#### Work required
The string "organizzazione" may appear in lines of the listing. Report each line where it does.

####################

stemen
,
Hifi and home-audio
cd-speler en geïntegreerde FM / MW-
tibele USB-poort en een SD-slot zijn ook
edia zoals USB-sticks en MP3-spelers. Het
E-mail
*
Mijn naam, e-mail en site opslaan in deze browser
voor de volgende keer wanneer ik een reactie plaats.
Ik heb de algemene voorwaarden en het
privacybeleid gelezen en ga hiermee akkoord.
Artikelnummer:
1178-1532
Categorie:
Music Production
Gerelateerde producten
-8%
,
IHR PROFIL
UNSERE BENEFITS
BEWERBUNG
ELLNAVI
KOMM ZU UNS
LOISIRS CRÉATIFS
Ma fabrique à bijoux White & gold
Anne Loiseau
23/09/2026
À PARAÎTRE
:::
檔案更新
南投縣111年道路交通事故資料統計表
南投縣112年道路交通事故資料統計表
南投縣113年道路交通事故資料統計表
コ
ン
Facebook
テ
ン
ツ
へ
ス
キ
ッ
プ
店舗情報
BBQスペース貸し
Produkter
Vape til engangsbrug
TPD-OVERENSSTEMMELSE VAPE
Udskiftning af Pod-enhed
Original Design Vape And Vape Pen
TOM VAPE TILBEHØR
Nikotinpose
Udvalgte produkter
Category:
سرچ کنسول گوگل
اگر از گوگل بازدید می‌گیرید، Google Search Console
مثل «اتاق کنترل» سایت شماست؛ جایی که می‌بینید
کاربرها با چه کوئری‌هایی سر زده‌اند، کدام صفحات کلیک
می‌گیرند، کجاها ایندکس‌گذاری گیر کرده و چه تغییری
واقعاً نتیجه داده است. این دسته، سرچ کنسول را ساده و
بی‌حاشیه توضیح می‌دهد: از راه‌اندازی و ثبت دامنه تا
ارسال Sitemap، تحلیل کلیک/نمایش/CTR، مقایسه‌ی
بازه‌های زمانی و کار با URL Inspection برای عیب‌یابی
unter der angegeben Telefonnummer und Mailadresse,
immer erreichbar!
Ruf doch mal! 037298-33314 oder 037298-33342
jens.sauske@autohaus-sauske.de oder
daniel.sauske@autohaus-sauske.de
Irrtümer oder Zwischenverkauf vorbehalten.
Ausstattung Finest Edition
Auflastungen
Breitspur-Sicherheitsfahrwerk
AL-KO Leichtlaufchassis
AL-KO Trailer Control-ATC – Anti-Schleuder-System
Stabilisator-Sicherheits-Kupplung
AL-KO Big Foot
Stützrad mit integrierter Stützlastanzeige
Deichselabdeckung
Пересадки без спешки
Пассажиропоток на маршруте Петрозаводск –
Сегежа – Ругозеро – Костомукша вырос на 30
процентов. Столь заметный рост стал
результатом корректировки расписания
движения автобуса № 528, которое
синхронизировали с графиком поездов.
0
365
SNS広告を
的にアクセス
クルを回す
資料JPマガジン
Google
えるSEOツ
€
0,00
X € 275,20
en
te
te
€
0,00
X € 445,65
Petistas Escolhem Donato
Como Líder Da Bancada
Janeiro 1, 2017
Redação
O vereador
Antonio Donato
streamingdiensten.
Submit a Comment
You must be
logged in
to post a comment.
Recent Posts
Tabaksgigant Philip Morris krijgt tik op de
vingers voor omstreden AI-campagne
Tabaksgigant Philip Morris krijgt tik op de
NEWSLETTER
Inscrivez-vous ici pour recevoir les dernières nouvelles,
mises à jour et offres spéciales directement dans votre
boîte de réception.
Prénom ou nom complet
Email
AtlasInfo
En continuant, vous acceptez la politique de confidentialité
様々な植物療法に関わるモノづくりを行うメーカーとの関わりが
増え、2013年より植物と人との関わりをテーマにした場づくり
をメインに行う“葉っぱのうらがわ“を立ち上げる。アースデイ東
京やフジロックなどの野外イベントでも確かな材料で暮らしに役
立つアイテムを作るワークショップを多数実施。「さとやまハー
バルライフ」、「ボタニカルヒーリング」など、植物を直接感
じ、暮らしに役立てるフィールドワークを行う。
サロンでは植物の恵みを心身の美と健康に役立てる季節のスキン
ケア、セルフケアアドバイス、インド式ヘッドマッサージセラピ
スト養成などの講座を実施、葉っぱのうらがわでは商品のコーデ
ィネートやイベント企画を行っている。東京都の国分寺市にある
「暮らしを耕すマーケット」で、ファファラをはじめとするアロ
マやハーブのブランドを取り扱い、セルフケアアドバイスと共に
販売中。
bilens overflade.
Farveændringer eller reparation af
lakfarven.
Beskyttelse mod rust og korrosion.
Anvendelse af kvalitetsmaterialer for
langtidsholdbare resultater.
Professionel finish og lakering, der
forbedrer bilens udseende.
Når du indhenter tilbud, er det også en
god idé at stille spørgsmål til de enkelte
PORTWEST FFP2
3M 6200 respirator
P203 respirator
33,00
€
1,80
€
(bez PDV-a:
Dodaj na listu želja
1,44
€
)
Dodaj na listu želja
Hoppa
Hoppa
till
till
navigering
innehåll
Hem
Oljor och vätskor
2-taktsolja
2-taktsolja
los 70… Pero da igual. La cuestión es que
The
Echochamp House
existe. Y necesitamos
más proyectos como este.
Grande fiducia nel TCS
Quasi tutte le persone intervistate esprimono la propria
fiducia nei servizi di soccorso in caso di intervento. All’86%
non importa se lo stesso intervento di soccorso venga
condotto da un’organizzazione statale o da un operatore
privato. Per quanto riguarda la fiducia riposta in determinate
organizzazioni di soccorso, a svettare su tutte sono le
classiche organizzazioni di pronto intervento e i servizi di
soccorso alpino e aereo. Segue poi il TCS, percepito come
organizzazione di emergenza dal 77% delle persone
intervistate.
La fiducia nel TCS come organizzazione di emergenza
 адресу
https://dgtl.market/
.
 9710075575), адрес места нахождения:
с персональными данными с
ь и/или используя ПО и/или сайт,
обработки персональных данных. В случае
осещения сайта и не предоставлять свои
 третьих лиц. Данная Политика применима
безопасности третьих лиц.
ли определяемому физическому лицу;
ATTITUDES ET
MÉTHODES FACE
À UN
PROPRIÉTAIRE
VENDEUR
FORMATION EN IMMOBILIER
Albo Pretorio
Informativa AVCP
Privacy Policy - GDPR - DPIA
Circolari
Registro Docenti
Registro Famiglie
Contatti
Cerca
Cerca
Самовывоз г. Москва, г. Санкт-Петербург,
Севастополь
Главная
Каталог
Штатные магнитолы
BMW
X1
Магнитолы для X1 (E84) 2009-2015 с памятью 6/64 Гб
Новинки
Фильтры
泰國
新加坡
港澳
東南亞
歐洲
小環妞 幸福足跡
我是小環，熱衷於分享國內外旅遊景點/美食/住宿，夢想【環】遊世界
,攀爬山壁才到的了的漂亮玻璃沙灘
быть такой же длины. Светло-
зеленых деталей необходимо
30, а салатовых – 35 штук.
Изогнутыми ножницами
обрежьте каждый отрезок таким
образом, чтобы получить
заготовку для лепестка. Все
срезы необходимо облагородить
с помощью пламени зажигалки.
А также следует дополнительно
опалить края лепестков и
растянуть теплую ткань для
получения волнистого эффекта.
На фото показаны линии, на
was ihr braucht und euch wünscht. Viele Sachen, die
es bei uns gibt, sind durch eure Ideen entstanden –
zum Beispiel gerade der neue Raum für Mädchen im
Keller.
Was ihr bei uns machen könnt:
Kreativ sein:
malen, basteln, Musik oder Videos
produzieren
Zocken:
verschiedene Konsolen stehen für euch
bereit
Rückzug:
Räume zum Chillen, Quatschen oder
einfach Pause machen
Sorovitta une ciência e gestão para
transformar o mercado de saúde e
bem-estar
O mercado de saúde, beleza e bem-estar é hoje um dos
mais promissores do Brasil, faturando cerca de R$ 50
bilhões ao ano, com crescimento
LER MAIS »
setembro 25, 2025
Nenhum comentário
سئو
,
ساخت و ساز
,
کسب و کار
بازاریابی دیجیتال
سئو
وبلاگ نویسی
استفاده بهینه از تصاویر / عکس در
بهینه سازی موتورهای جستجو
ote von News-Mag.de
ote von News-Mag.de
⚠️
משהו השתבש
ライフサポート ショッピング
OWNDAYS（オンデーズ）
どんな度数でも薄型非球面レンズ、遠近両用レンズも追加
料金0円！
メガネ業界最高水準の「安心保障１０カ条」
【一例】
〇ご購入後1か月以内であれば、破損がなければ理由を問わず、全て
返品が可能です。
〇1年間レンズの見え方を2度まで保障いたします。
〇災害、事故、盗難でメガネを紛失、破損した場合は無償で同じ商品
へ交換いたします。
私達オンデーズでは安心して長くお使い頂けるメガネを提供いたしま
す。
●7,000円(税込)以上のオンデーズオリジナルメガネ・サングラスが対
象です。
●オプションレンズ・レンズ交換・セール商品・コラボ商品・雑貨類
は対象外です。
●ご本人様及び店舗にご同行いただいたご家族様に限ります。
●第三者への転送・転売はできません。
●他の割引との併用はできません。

####################

#### Response to the exercise
condotto da un’organizzazione statale o da un operatore
organizzazione di emergenza dal 77% delle persone
La fiducia nel TCS come organizzazione di emergenza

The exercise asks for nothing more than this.